El aeropuerto Costa Azahar, cuyo plazo de apertura se mantiene en el ecuador de 2010, se concibió como el eje en torno al cual pivotará el despegue definitivo del sector turístico castellonense. Sin embargo, la inminencia de su puesta en marcha no ha servido como acicate para que los empresarios se animen a abrir nuevos establecimientos hoteleros.
El presidente de Ashotur manifestó que no hay proyectos en curso, una situación que enmarcó en el contexto de crisis actual y en los problemas que encuentran los empresarios para obtener financiación. Si la gente no consigue crédito, nadie construirá un hotel", sentenció.
Pero es que, además, según Carlos Escorihuela, "no hay suficiente demanda para impulsar nuevos establecimientos". Sobre el efecto revulsivo del aeropuerto, dijo que no empezará a notarse hasta 2011. El año que viene será de transición y la incógnita de la fecha de apertura impide cerrar los primeros paquetes vacacionales a través del Costa Azahar.
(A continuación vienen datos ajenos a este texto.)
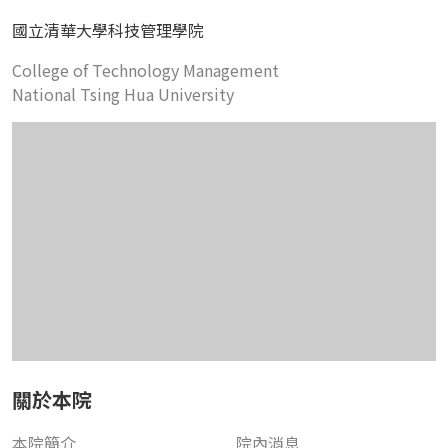
國立清華大學科技管理學院
College of Technology Management
National Tsing Hua University
關於本院
本院簡介
院內消息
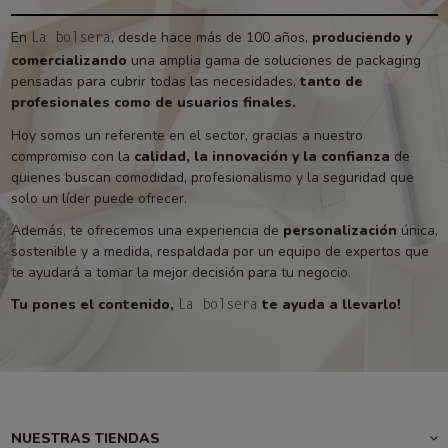
En
, desde hace más de 100 años,
produciendo y
La bolsera
comercializando
una amplia gama de soluciones de packaging
pensadas para cubrir todas las necesidades,
tanto de
profesionales como de usuarios finales.
Hoy somos un referente en el sector, gracias a nuestro
compromiso con la
calidad, la innovación y la confianza
de
quienes buscan comodidad, profesionalismo y la seguridad que
solo un líder puede ofrecer.
Además, te ofrecemos una experiencia de
personalización
única,
sostenible y a medida, respaldada por un equipo de expertos que
te ayudará a tomar la mejor decisión para tu negocio.
Tu pones el contenido,
te ayuda a llevarlo!
La bolsera
NUESTRAS TIENDAS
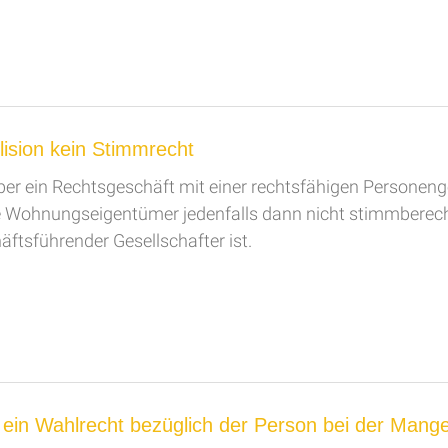
ision kein Stimmrecht
 ein Rechtsgeschäft mit einer rechtsfähigen Personenges
ge Wohnungseigentümer jedenfalls dann nicht stimmberecht
äftsführender Gesellschafter ist.
ein Wahlrecht bezüglich der Person bei der Mange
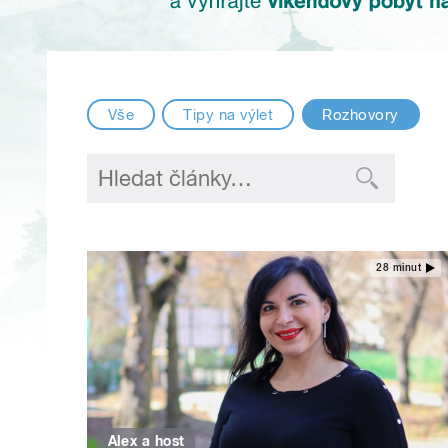
Vše
Tipy na výlet
Rozhovory
28 minut
Alex a host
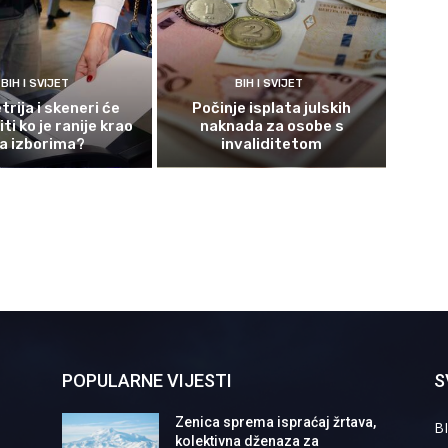
BIH I SVIJET
BIH I SVIJET
rija i skeneri će
Počinje isplata julskih
ti ko je ranije krao
naknada za osobe s
a izborima?
invaliditetom
POPULARNE VIJESTI
S
Zenica sprema ispraćaj žrtava,
BI
kolektivna dženaza za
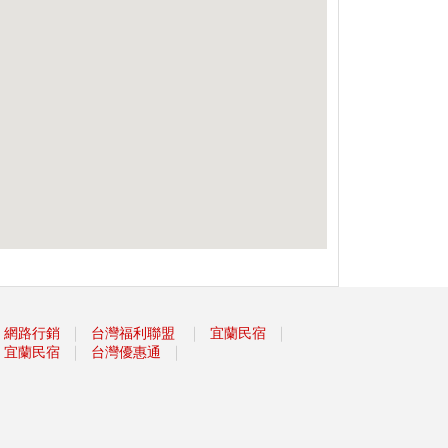
｜
｜
｜
網路行銷
台灣福利聯盟
宜蘭民宿
｜
｜
宜蘭民宿
台灣優惠通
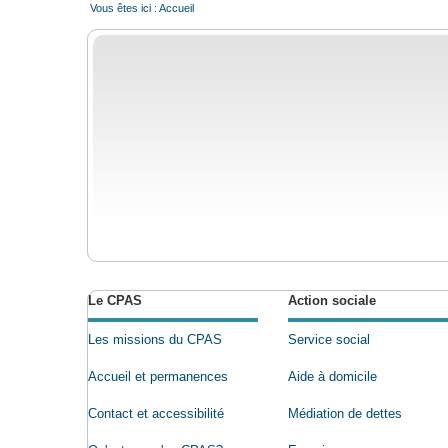
Vous êtes ici :
Accueil
Le CPAS
Action sociale
Les missions du CPAS
Service social
Accueil et permanences
Aide à domicile
Contact et accessibilité
Médiation de dettes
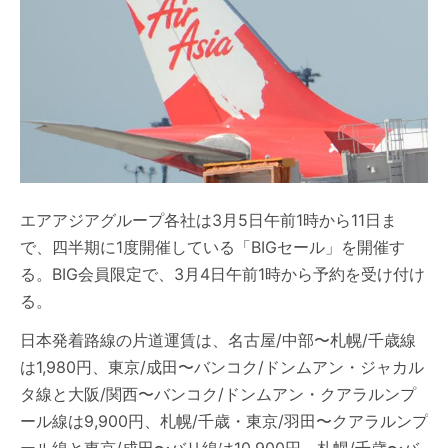
エアアジアグループ各社は3月5日午前1時から11日ま
で、四半期に1度開催している「BIGセール」を開催す
る。BIG会員限定で、3月4日午前1時から予約を受け付け
る。
日本発着路線の片道運賃は、名古屋/中部〜札幌/千歳線
は1,980円、東京/成田〜バンコク/ドンムアン・ジャカル
タ線と大阪/関西〜バンコク/ドンムアン・クアラルンプ
ール線は9,900円、札幌/千歳・東京/羽田〜クアラルンプ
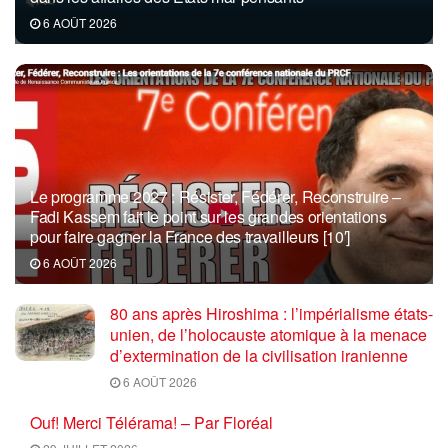
6 AOÛT 2026
Le programme 2027 : Résister, Fédérer, Reconstruire –
Fadi Kassem fait le point sur les grandes orientations
pour faire gagner la France des travailleurs [10′]
6 AOÛT 2026
80 ans après Hiroshima : l’impérialisme états-
unien, de l’holocauste atomique à la menace
d’extermination de la civilisation iranienne
6 AOÛT 2026
Ouf! Merci Télérama! – Par Floréal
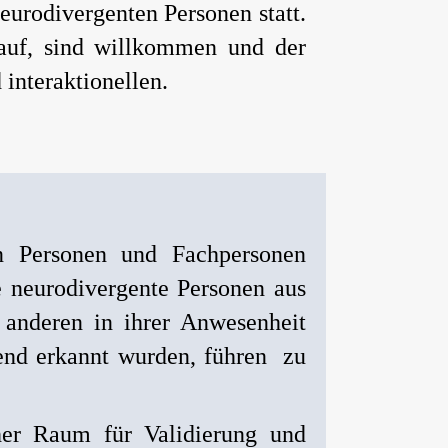
urodivergenten Personen statt.
auf, sind willkommen und der
interaktionellen.
en Personen und Fachpersonen
ge neurodivergente Personen aus
 anderen in ihrer Anwesenheit
hend erkannt wurden, führen zu
aher Raum für Validierung und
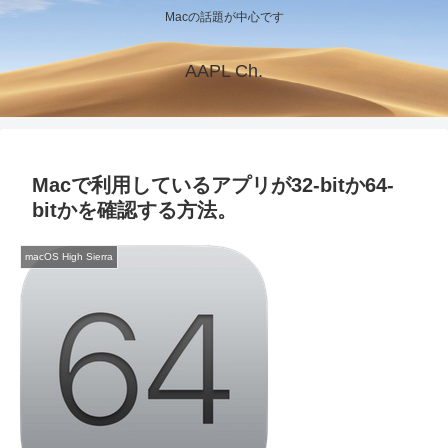
Macの話題が中心です
AAPL Ch.
Macで利用しているアプリが32-bitか64-
bitかを確認する方法。
macOS High Sierra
Las estadísticas de la conselleria de Turismo reflejan el lento desarrollo del sector turístico castellonense. Al finalizar 2008, ofrecía 21.649 plazas hoteleras, casi el 40% de las cuales se encuentran en Peñíscola. En los últimos cinco años, el crecimiento de la cifra de plazas ha sido muy moderado, ya que apenas se han creado tres mil camas.
Lejos quedan las previsiones de los impulsores del aeropuerto.Las empresas que se embarcaron hace más de un lustro en la aventura de construir la infraestructura preveían que en el año de su puesta en funcionamiento la oferta hotelera provincial superaría las 31.000 camas. Por no hablar de la previsión que manejaban de 40.000 nuevos apartamentos y chalés, 14 campos de golf, un parque temático, puertos deportivos y estaciones termales.
La mayoría de estos elementos no existe y, sin embargo, el cálculo de viajeros se realizó contando con que iban a estar ejecutados. Para el primer año de funcionamiento de aeropuerto hay previstos 600.000 pasajeros. Si no se llega a esta cifra, la Generalitat deberá indemnizar a la concesionaria con seis euros por cada viajero de menos.